Using the exp-log technique,
[tex]\displaystyle \lim_{n\to\infty} \frac{\left(1 \times 2^2 \times 3^3 \times \cdots \times n^n\right)^{\frac1{n^2}}}{n^{\frac{n+1}{2n}}}[/tex]
[tex]\displaystyle = \exp\left(\lim_{n\to\infty} \frac{\ln\left(\prod\limits_{k=1}^n k^k\right)}{n^2} - \frac{n+1}{2n} \ln(n)\right)\right)[/tex]
[tex]\displaystyle = \exp\left(\lim_{n\to\infty} \frac{\sum\limits_{k=1}^n k\ln(k)}{n^2} - \frac{n+1}{2n} \ln(n)\right)\right)[/tex]
We have ln(k) = ln(k/n) + ln(n), and so we can rewrite the limand as
[tex]\displaystyle = \exp\left(\lim_{n\to\infty} \left(\frac1n \sum\limits_{k=1}^n \frac kn \ln\left(\frac kn\right) + \frac{\ln(n)}{n^2} \sum_{k=1}^n 1 - \frac{n+1}{2n} \ln(n)\right)\right)[/tex]
Then the first sum converges to a definite integral,
[tex]\displaystyle \lim_{n\to\infty} \frac1n \sum_{k=1}^n \frac kn \ln\left(\frac kn\right) = \int_0^1 x \ln(x) \, dx = -\frac14[/tex]

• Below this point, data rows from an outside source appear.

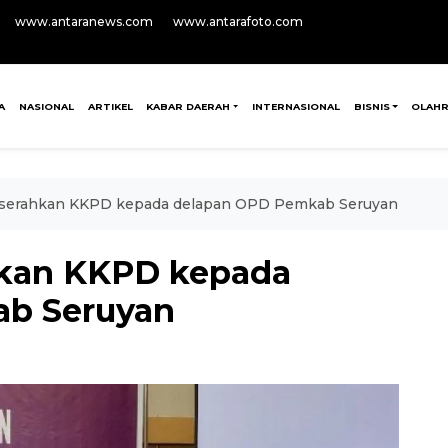
www.antaranews.com
www.antarafoto.com
A
NASIONAL
ARTIKEL
KABAR DAERAH
INTERNASIONAL
BISNIS
OLAH
 serahkan KKPD kepada delapan OPD Pemkab Seruyan
hkan KKPD kepada
b Seruyan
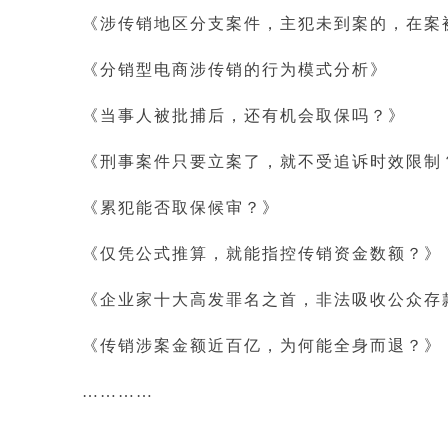
《涉传销地区分支案件，主犯未到案的，在案
《分销型电商涉传销的行为模式分析》
《当事人被批捕后，还有机会取保吗？》
《刑事案件只要立案了，就不受追诉时效限制
《累犯能否取保候审？》
《仅凭公式推算，就能指控传销资金数额？》
《企业家十大高发罪名之首，非法吸收公众存
《传销涉案金额近百亿，为何能全身而退？》
…………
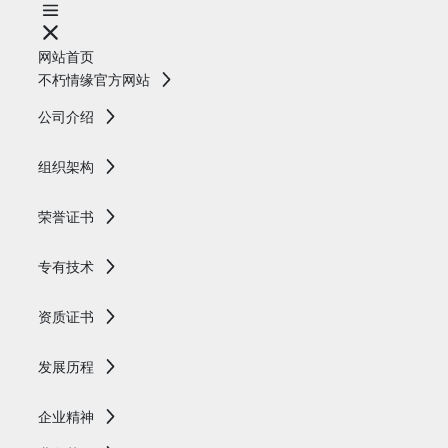
网站首页
不朽情缘官方网站
公司介绍
组织架构
荣誉证书
专有技术
资质证书
发展历程
企业精神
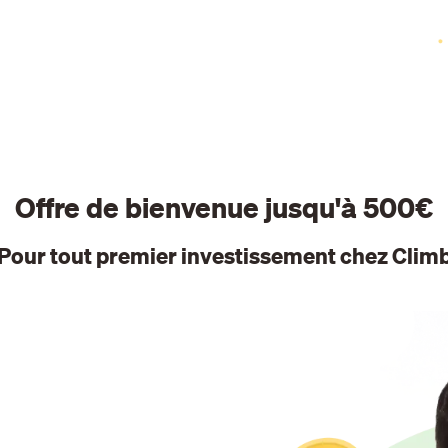
Offre de bienvenue jusqu'à 500€
Pour tout premier investissement chez Clim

while the remaining terms vanish since
[tex]\displaystyle \frac{\ln(n)}{n^2} \sum_{k=1}^n 1 = \frac{\ln(n)}{n^2} \times \frac{n(n+1)}2 = \frac{n+1}{2n}\ln(n)[/tex]

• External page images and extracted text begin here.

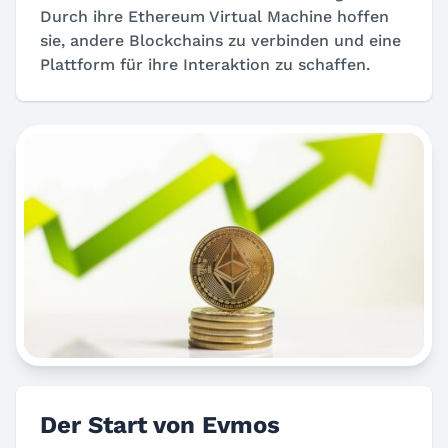
Durch ihre Ethereum Virtual Machine hoffen
sie, andere Blockchains zu verbinden und eine
Plattform für ihre Interaktion zu schaffen.
Der Start von Evmos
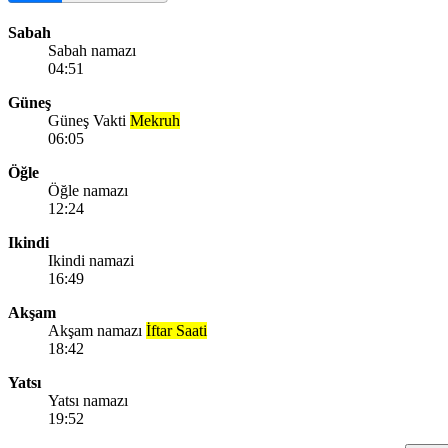
Sabah
Sabah namazı
04:51
Güneş
Güneş Vakti
Mekruh
06:05
Öğle
Öğle namazı
12:24
Ikindi
Ikindi namazi
16:49
Akşam
Akşam namazı
İftar Saati
18:42
Yatsı
Yatsı namazı
19:52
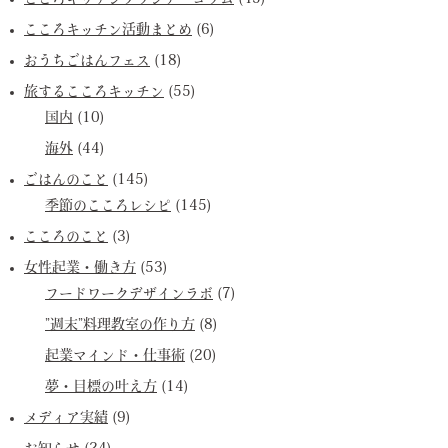
こころキッチン活動まとめ
(6)
おうちごはんフェス
(18)
旅するこころキッチン
(55)
国内
(10)
海外
(44)
ごはんのこと
(145)
季節のこころレシピ
(145)
こころのこと
(3)
女性起業・働き方
(53)
フードワークデザインラボ
(7)
”週末”料理教室の作り方
(8)
起業マインド・仕事術
(20)
夢・目標の叶え方
(14)
メディア実績
(9)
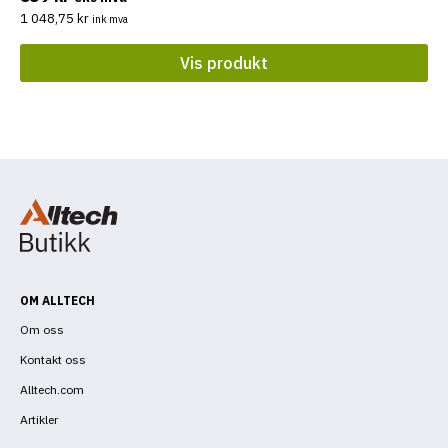
1 048,75
kr
ink mva
Vis produkt
OM ALLTECH
Om oss
Kontakt oss
Alltech.com
Artikler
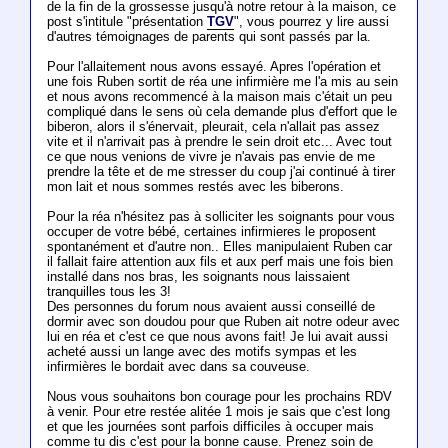
de la fin de la grossesse jusqu'à notre retour à la maison, ce
post s'intitule "présentation
TGV
", vous pourrez y lire aussi
d'autres témoignages de parents qui sont passés par la.
Pour l'allaitement nous avons essayé. Apres l'opération et
une fois Ruben sortit de réa une infirmière me l'a mis au sein
et nous avons recommencé à la maison mais c'était un peu
compliqué dans le sens où cela demande plus d'effort que le
biberon, alors il s'énervait, pleurait, cela n'allait pas assez
vite et il n'arrivait pas à prendre le sein droit etc... Avec tout
ce que nous venions de vivre je n'avais pas envie de me
prendre la tête et de me stresser du coup j'ai continué à tirer
mon lait et nous sommes restés avec les biberons.
Pour la réa n'hésitez pas à solliciter les soignants pour vous
occuper de votre bébé, certaines infirmieres le proposent
spontanément et d'autre non.. Elles manipulaient Ruben car
il fallait faire attention aux fils et aux perf mais une fois bien
installé dans nos bras, les soignants nous laissaient
tranquilles tous les 3!
Des personnes du forum nous avaient aussi conseillé de
dormir avec son doudou pour que Ruben ait notre odeur avec
lui en réa et c'est ce que nous avons fait! Je lui avait aussi
acheté aussi un lange avec des motifs sympas et les
infirmières le bordait avec dans sa couveuse.
Nous vous souhaitons bon courage pour les prochains RDV
à venir. Pour etre restée alitée 1 mois je sais que c'est long
et que les journées sont parfois difficiles à occuper mais
comme tu dis c'est pour la bonne cause. Prenez soin de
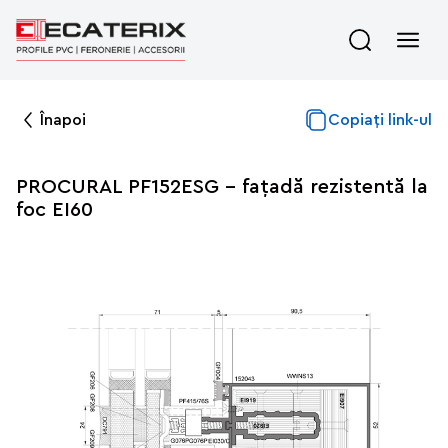
Înapoi
Copiați link-ul
PROCURAL PF152ESG - fațadă rezistentă la
foc EI60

So the limit is [tex]\boxed{e^{-1/4}}[/tex].
Since
[tex]\dfrac1{x(x+1)} = \dfrac1x - \dfrac1{x+1}[/tex]
it's easy to show that the integral reduces to
[tex]\displaystyle \int_k^{k+1} \frac{k+1}{x(x+1)} \, dx = (k+1) \ln\left(\dfrac{(k+1)^2}{k(k+2)}\right)[/tex]

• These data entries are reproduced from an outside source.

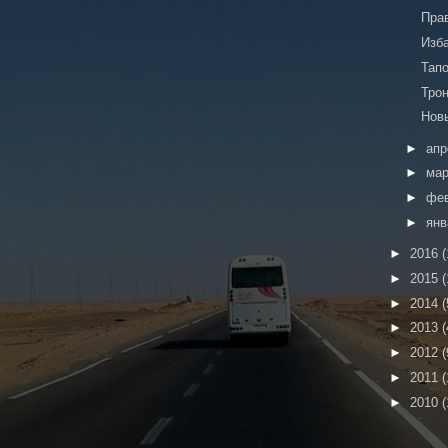
Пра
Изб
Тап
Тро
Нов
►
ап
►
ма
►
фе
►
ян
►
2016
(
►
2015
(
►
2014
(
►
2013
(
►
2012
(
►
2011
(
►
2010
(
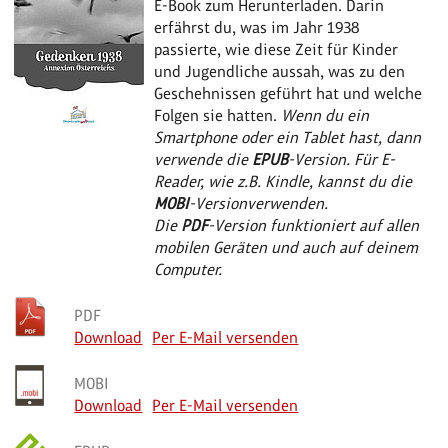
E-Book zum Herunterladen. Darin
erfährst du, was im Jahr 1938
passierte, wie diese Zeit für Kinder
und Jugendliche aussah, was zu den
Geschehnissen geführt hat und welche
Folgen sie hatten.
Wenn du ein
Smartphone oder ein Tablet hast, dann
verwende die
EPUB
-Version. Für E-
Reader, wie z.B. Kindle, kannst du die
MOBI
-Version
verwenden.
Die
PDF
-Version funktioniert auf allen
mobilen Geräten und auch auf deinem
Computer.
PDF
Download
Per E-Mail versenden
MOBI
Download
Per E-Mail versenden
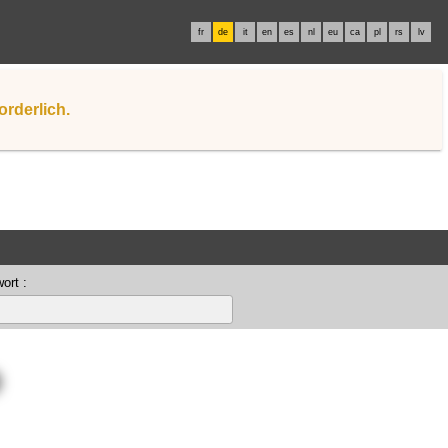
fr
de
it
en
es
nl
eu
ca
pl
rs
lv
orderlich.
ort :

so we can write the sum as
[tex]I = \displaystyle \sum_{k=1}^{98} \int_k^{k+1} \frac{k+1}{x(x+1)} \, dx = \sum_{k=2}^{99} k \ln\left(\frac{k^2}{k^2-1}\right)[/tex]
We have k²/(k² - 1) > 1 for all k, so that ln(k²/(k² - 1)) > ln(1) = 0. We can see the first 3 terms of the sum already exceed 1 > 49/50, so (D) is true.
Numerical computation of the sum suggests I < ln(99), but I have yet to come up with an analytical solution for this bound...